EXERCISE GOAL: Give back each entry exactly as written, apart from the pictures.
** Opening GIVEN DATA block **
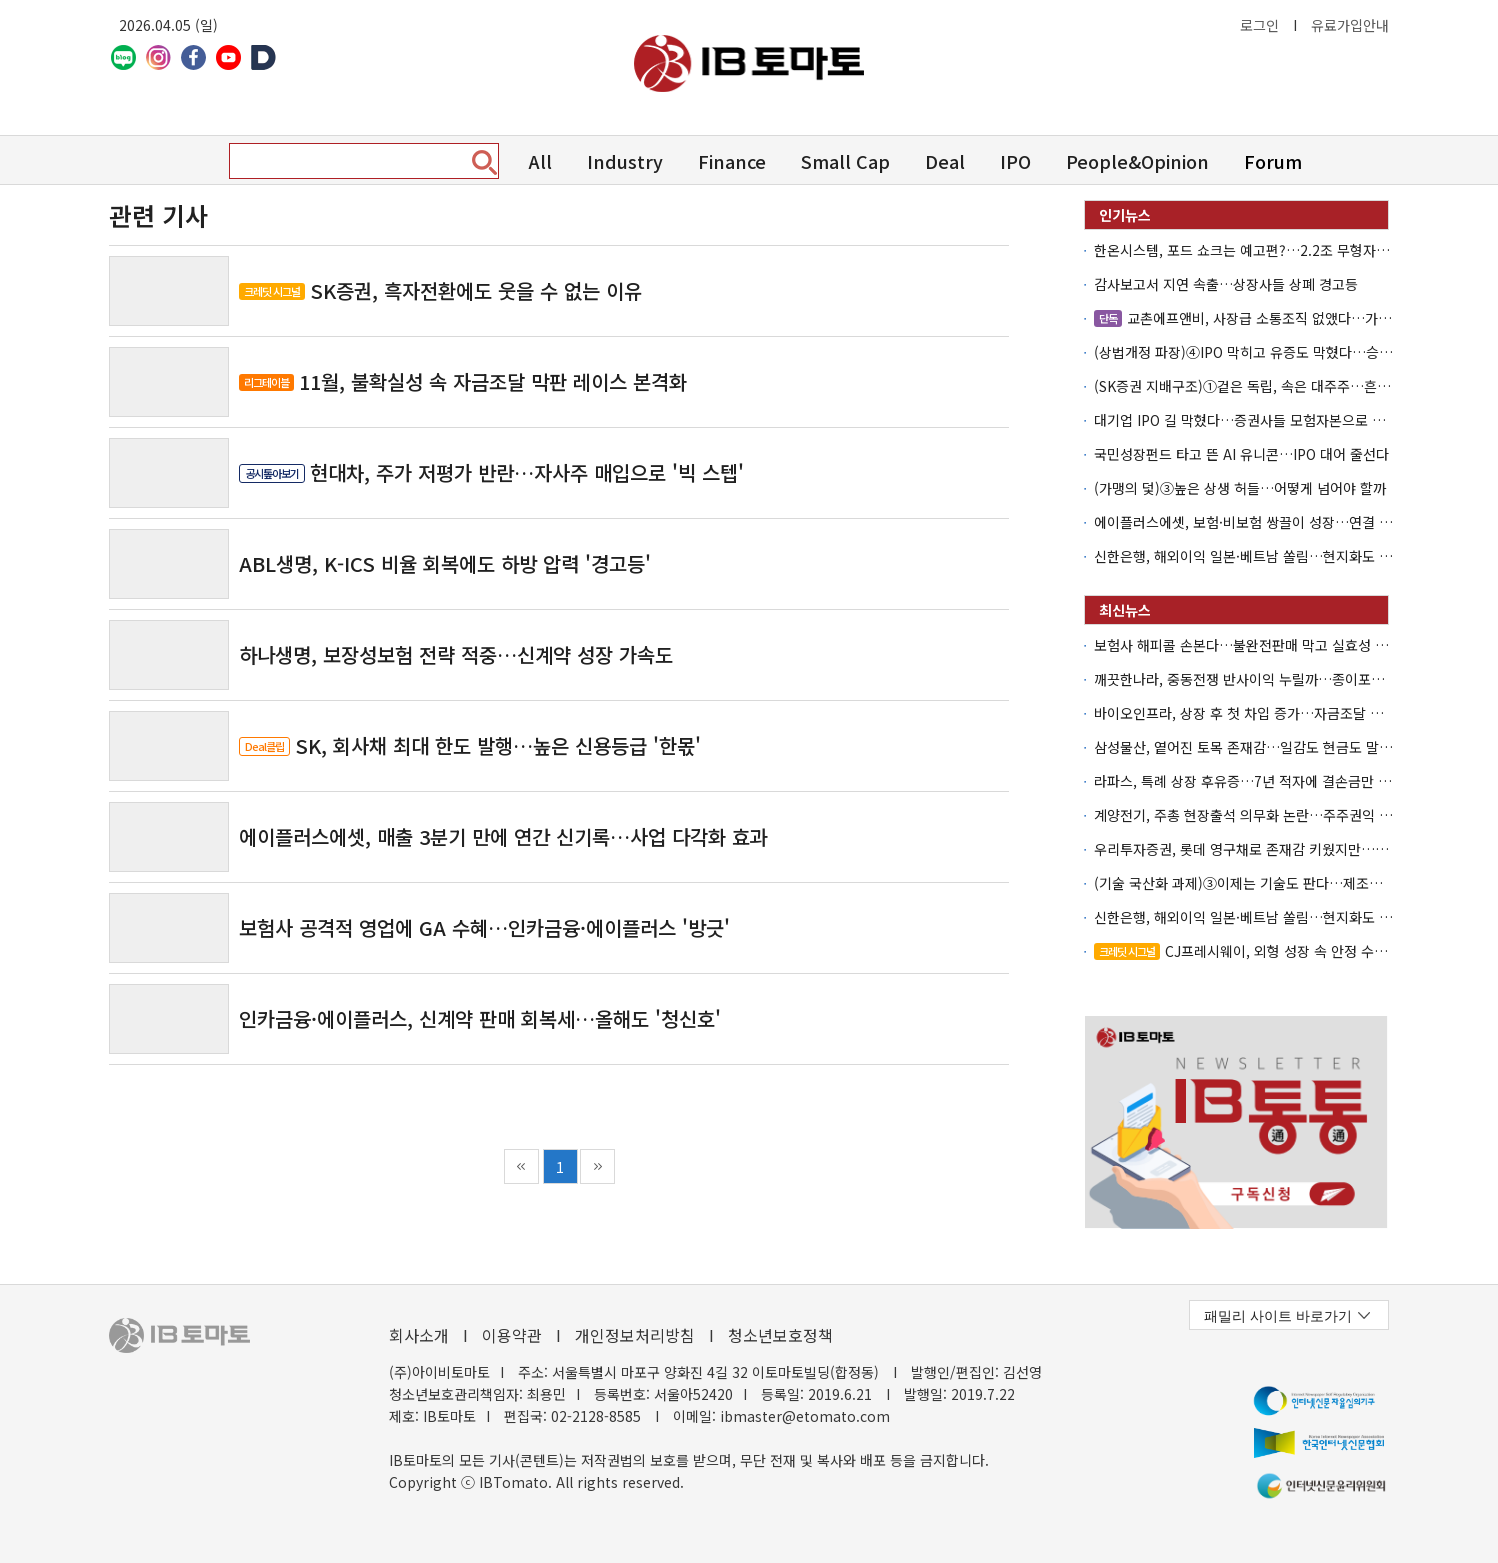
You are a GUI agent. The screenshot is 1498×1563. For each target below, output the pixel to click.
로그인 (1259, 25)
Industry (625, 161)
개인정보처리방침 (635, 1335)
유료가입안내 (1350, 25)
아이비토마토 (749, 63)
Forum (1273, 161)
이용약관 (512, 1335)
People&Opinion (1137, 161)
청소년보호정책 (780, 1335)
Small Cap (845, 161)
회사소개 (419, 1335)
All (540, 161)
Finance (732, 161)
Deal (945, 161)
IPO (1015, 161)
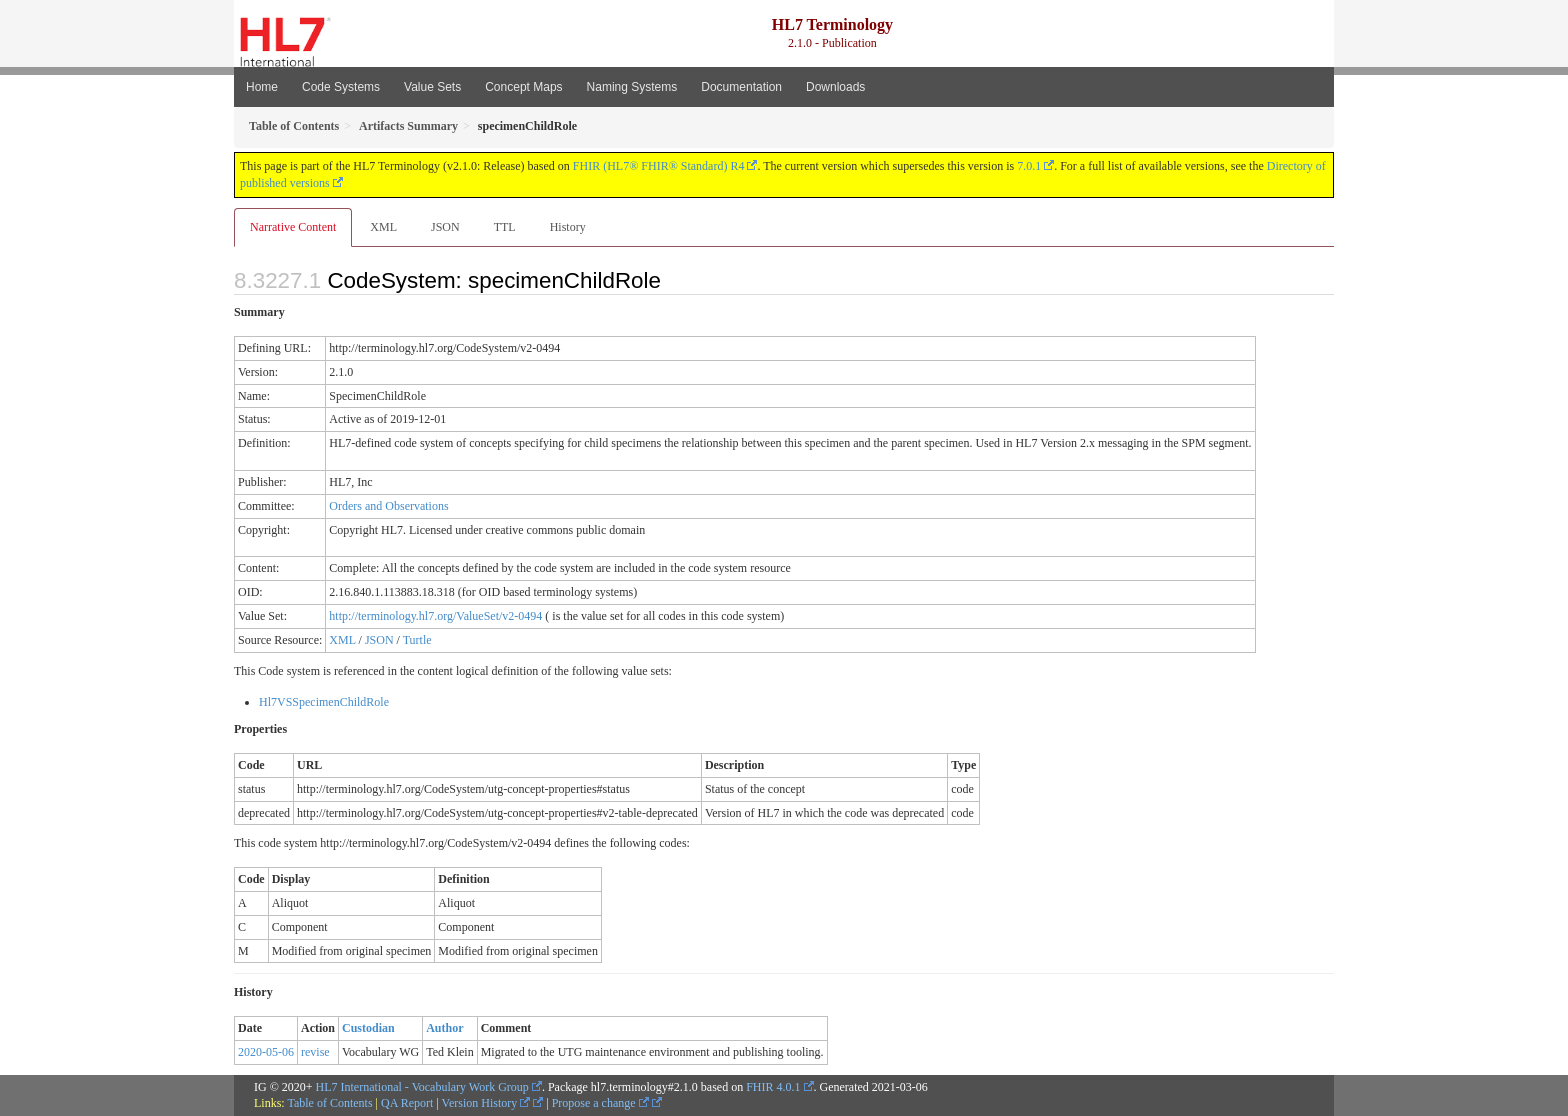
** Closing GIVEN DATA block **
FINISHED TASK:
You are a GUI agent. The screenshot is 1498×1563. For each target below, output the pixel to click.
로그인 (1259, 25)
Industry (625, 161)
개인정보처리방침 (635, 1335)
유료가입안내 (1350, 25)
아이비토마토 (749, 63)
Forum (1273, 161)
이용약관 (512, 1335)
People&Opinion (1137, 161)
청소년보호정책 (780, 1335)
Small Cap (845, 161)
회사소개 (419, 1335)
All (540, 161)
Finance (732, 161)
Deal (945, 161)
IPO (1015, 161)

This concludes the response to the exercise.